BEGIN Input
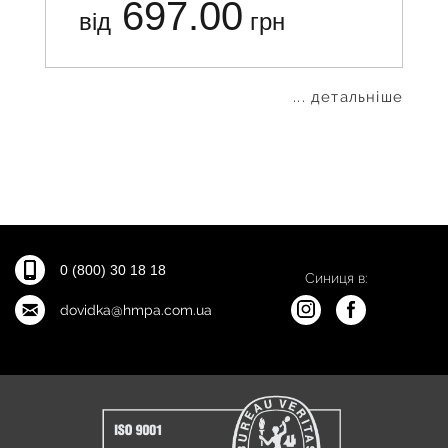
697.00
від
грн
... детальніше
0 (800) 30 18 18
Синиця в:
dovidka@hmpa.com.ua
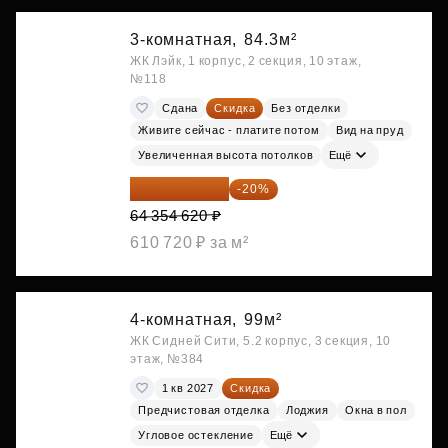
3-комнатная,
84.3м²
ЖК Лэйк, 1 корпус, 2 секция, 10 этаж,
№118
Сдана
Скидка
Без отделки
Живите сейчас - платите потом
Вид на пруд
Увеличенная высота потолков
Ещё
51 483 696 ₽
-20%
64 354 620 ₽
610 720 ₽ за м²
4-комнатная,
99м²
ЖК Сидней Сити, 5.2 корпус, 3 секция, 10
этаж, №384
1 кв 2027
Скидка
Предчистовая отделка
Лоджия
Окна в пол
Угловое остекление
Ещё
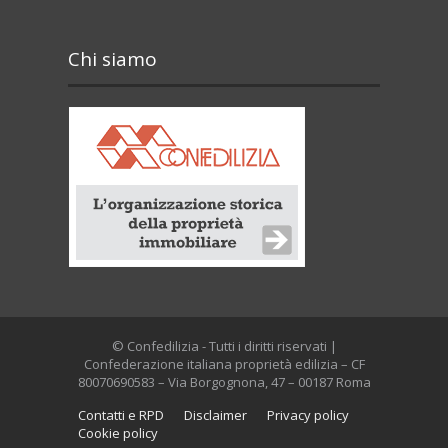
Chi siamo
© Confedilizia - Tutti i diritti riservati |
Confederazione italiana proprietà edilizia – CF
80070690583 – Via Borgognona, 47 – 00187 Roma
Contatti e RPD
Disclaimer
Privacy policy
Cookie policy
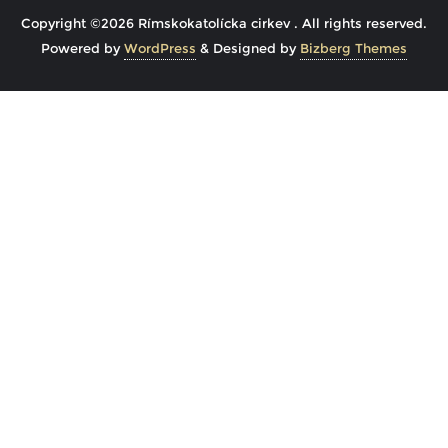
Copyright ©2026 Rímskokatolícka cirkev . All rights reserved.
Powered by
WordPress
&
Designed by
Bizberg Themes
END Input
BEGIN Input
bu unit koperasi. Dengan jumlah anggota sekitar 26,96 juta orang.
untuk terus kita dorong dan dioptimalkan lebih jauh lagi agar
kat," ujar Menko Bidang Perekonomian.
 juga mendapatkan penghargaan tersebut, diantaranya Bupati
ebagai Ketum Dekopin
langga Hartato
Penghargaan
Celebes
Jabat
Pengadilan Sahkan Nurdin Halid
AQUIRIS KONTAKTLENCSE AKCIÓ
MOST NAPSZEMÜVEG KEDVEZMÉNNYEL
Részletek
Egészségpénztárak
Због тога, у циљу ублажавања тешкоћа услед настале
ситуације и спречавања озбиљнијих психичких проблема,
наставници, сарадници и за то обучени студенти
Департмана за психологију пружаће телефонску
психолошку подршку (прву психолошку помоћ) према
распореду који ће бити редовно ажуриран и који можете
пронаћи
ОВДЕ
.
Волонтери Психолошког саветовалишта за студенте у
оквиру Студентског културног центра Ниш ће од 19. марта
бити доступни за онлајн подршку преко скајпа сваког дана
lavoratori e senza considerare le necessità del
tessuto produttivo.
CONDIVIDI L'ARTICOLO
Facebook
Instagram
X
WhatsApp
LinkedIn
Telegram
END Input
Goal of the exercise: Give only the number of lines in the entries above that contain the string "корпус".

Answer below: 2